Q Why does store-bought honey always taste the same?
The general public wants honey to taste a certain way, so manufactures blend it to taste the same. Commercial honey is also pasteurized and processed, so it loses many of its properties. About 10 years ago, I went to a honey packer company in Pennsylvania where they had 50 gallon drums from all over the world that they blend. It’s a whole different process than getting honey from a local beekeeper.
Q What about exotic honeys such as orange blossom, mimosa, and eucalyptus you see in places like Trader Joe’s? Not local enough?
Varietal honey is wonderful. I like to sample all sorts of honey. But varietal honeys can only be achieved when there are acres and acres of a certain crop—like blueberries or orange groves. And where the beekeepers can harvest the honey in a small window of time. In Maryland, we don’t have that option. So, our local honey is always a mix of lots of things.
Q What’s the most innovative product you’ve seen made with honey?
My neighbor painted the inside of this little honeycomb mold with dark chocolate and tried to fill it with honey, but it was too liquid. So, he made creamed honey, an incredibly complicated process itself, and then filled the mold with that. This chocolate was unbelievable. When I bit into it, it sort of exploded in my mouth. It was like nothing I’ve ever tasted before. I insisted he enter it in the fair and he won multiple ribbons, including grand champion in both the Honey Exhibit and Home Arts.
Q I understand you’ve produced some award-winning honey yourself.
The competition is fierce in Howard County. To win a blue ribbon you have to have the highest score in multiple areas. Two years ago, I had my best honey ever. I worked really hard. And I still came in fourth! You’re not only judged on taste, but overall marketability. The judges ask: “Is the honey free from crystals? Are the jars filled uniformly? Is your water content below 20 percent? Did you clear all the foam off the top?” The scores get added up, and you could be half a point off a perfect score and still not win!
Q But you won a blue ribbon at one point, right?
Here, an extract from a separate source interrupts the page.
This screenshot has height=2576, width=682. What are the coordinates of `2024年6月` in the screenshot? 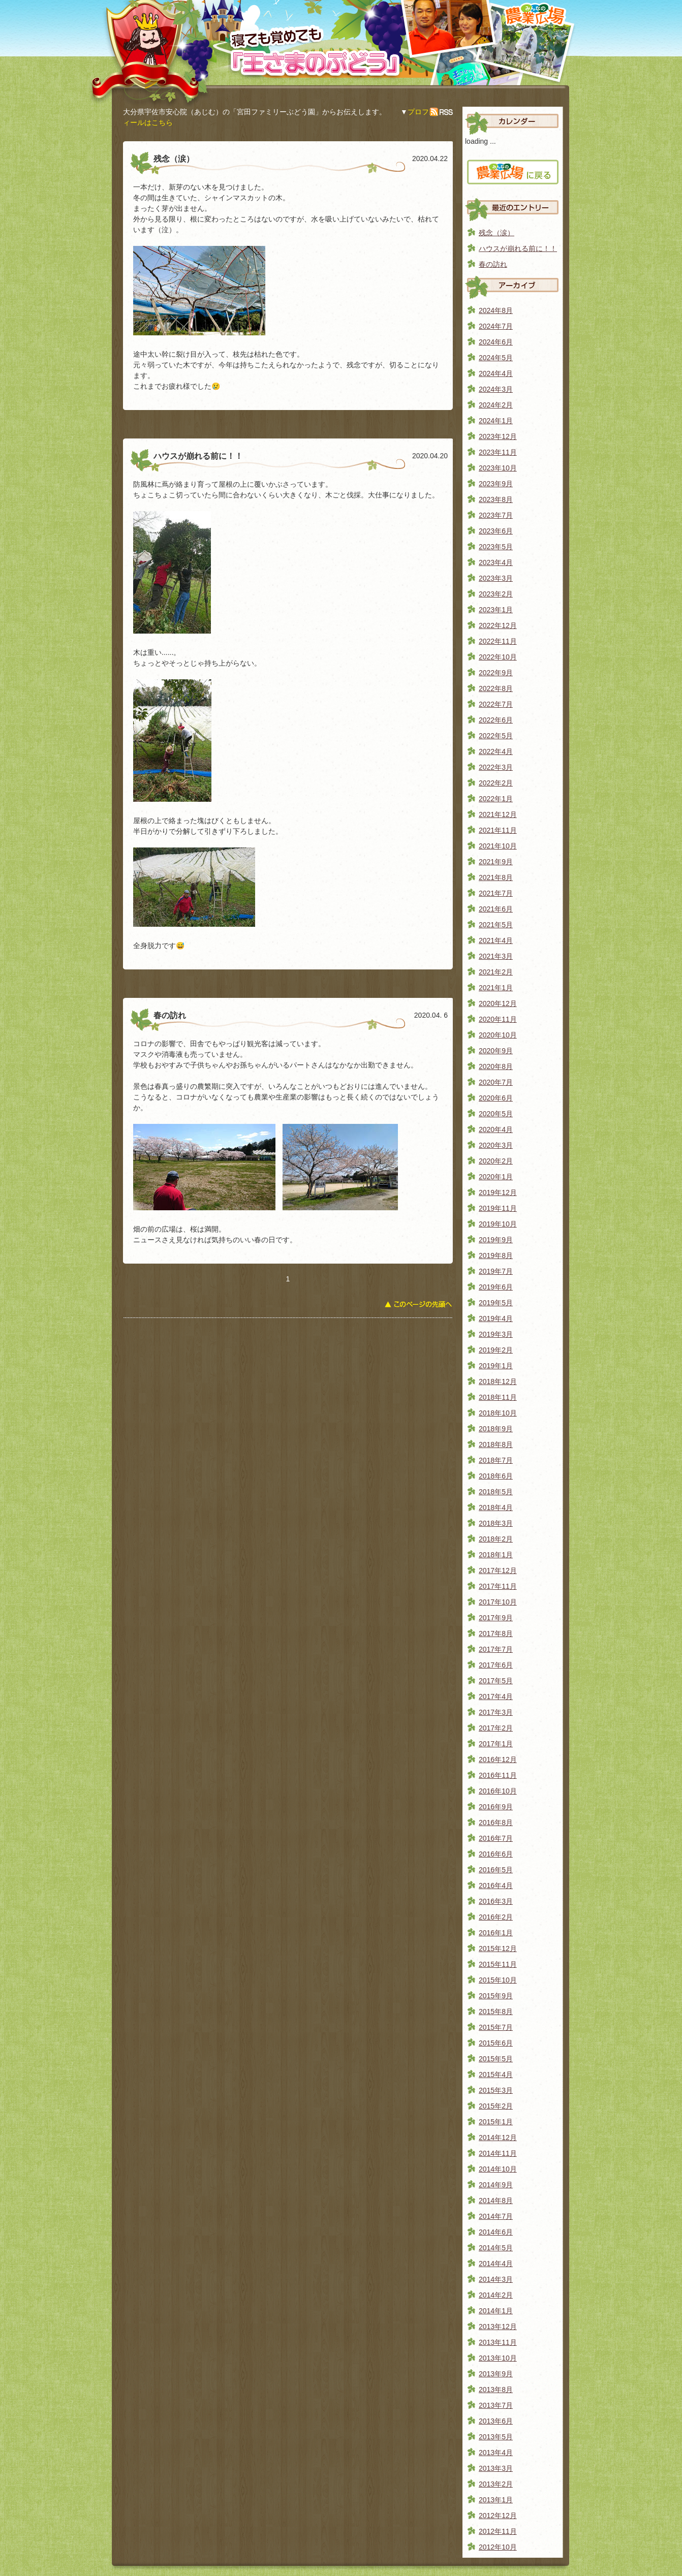 It's located at (496, 342).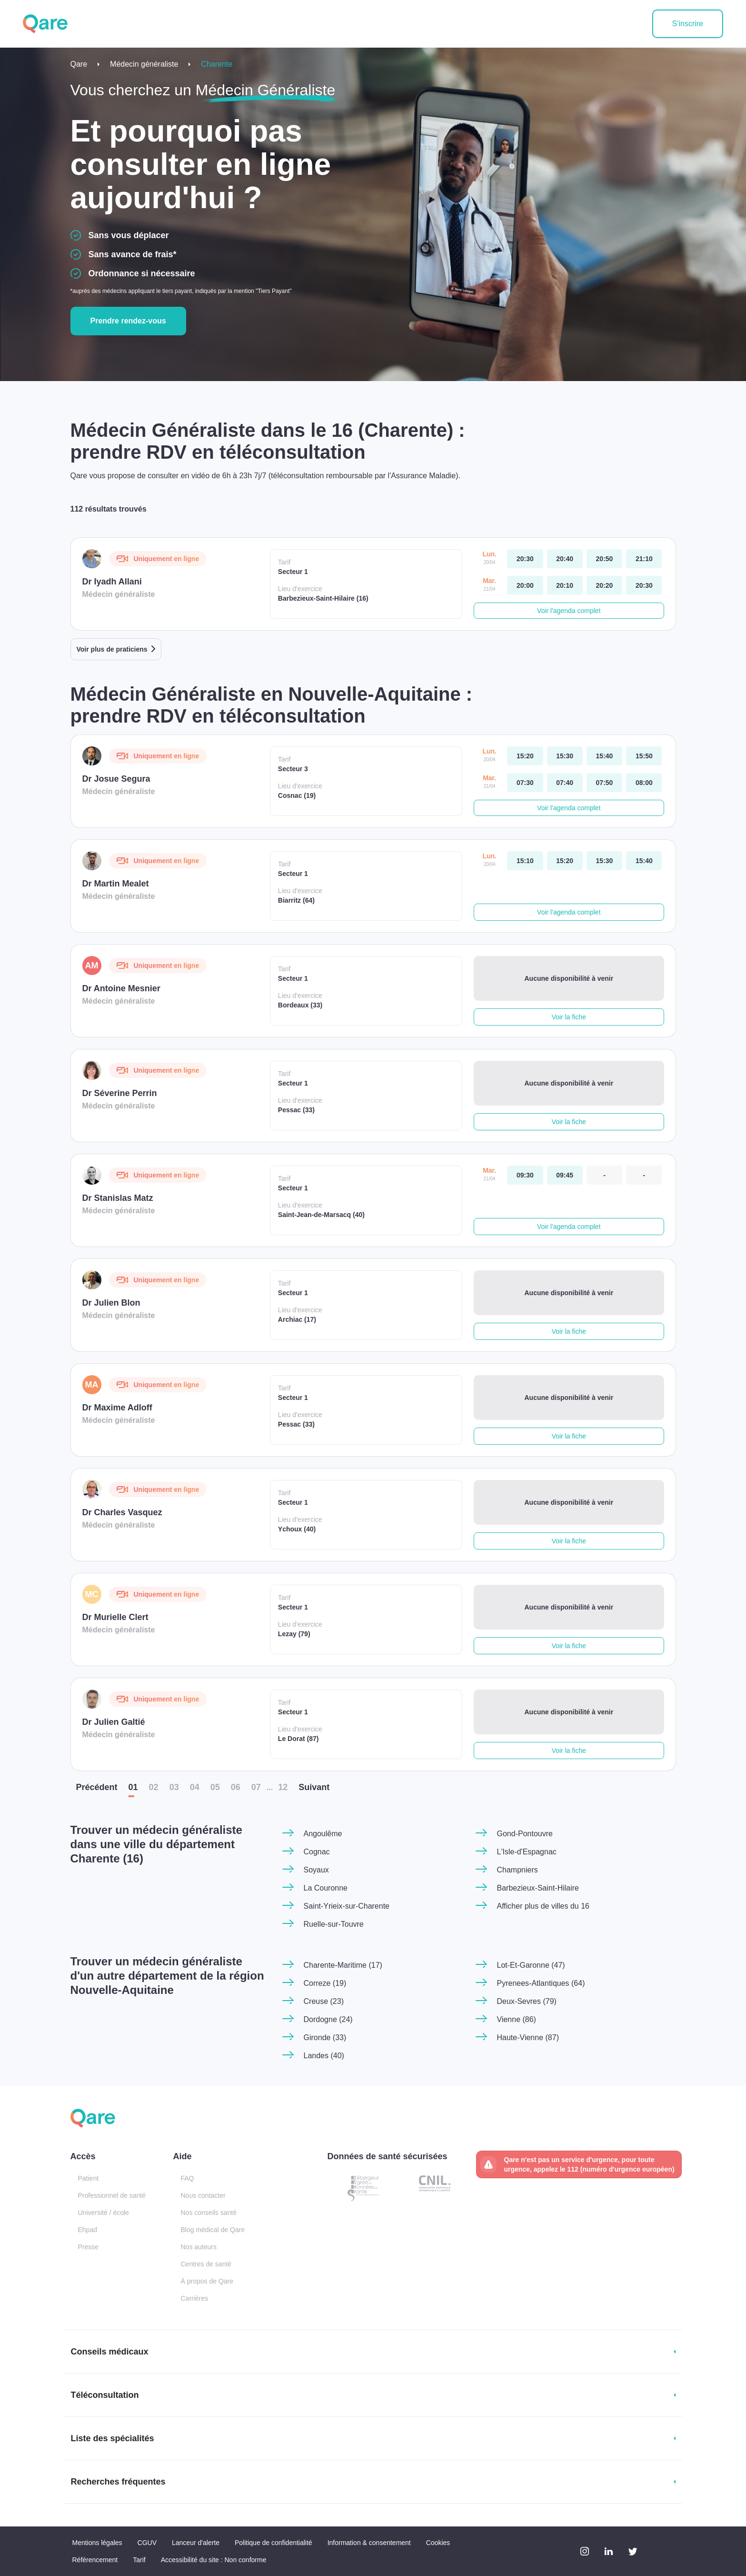  What do you see at coordinates (324, 2056) in the screenshot?
I see `Landes (40)` at bounding box center [324, 2056].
When was that?
Uh, can I just say several years ago?
Q Sure. But as you said, the competition has gotten fiercer, right?
Yes! And I do ask myself who I am competing against. When I appeal to other beekeepers I’m like, ‘hey, let’s go, let’s compete!’ And truly, it’s been really fun because we’ve gotten more and more people involved. For example, I was beat out two years ago in the honey competition by Wayne Esaias, a master beekeeper, and Phil Serafinas, a long-time beekeeper, who also makes mead. So, if I came in a few points behind these people, I’m good, right?
Q Mead! We forgot to talk about that.
Yes, Phil Serafinas also makes great mead. He brought me some to put in a basket raffle for my businesswoman’s network to raise funds for our scholarship. It was so smooth!
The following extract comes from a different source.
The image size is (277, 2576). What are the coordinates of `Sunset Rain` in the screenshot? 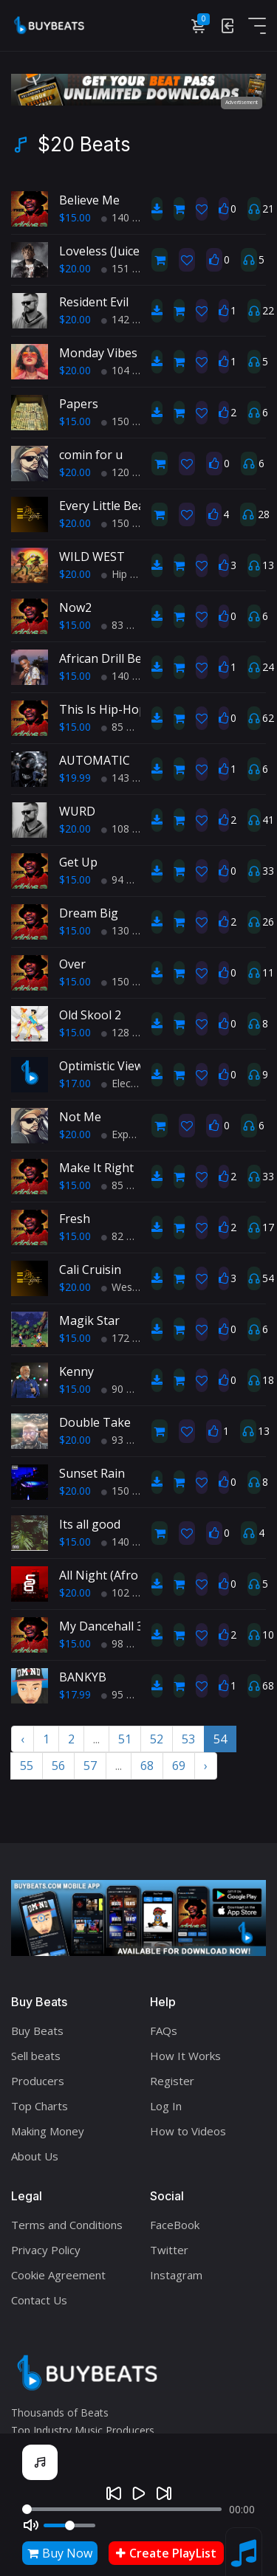 It's located at (92, 1473).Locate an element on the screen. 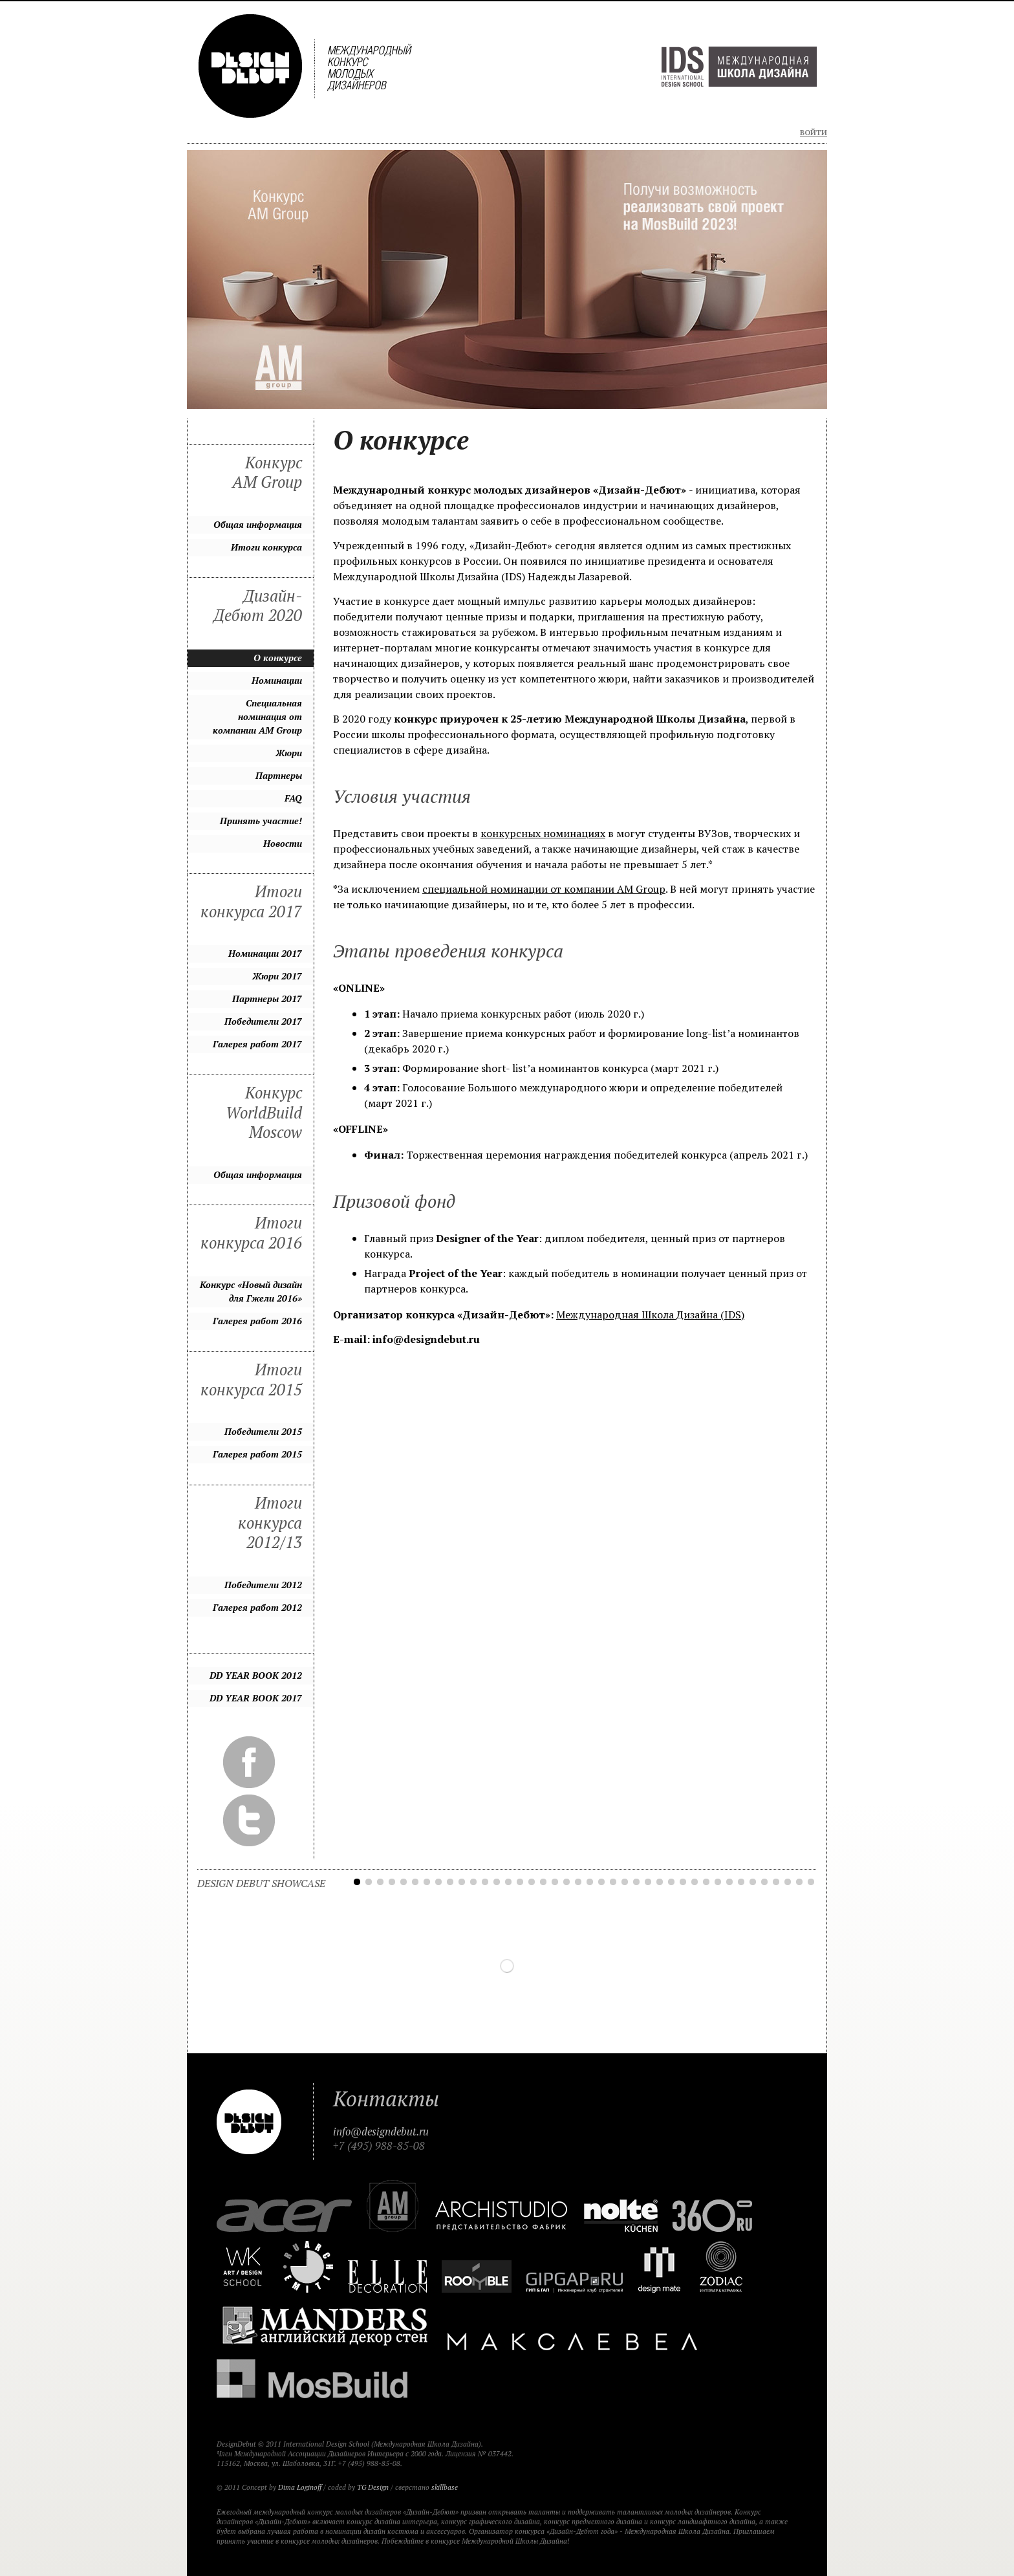 The height and width of the screenshot is (2576, 1014). DD YEAR BOOK 2017 is located at coordinates (256, 1698).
Q Any final words on the benefits of local honey?
Yes. everybody always wants to kill dandelions in the spring, but they are one of the earliest nectar sources for the bees. So, I always preach about how important dandelions are. From there, people learn what’s needed for healthy honey and healthy food sources for bees. For the bees to make honey, you have to have things blooming, and the flowers and trees can’t be adulterated by pesticides or fungicides. My hope is that as more people taste local honey derived from local nectar sources, they will realize that the bees that made that honey came from their neighborhood, collecting nectar from trees and plants on their property. So, they can make a positive contribution as stewards of the local honeybee population.
Local honey is not just something you go to the store to buy, but a much better, more robust flavored product. It’s like buying plain old bread versus artisan bread. Local honey is wonderful because you get to know your local beekeeper and appreciate the art of what it takes to make honey.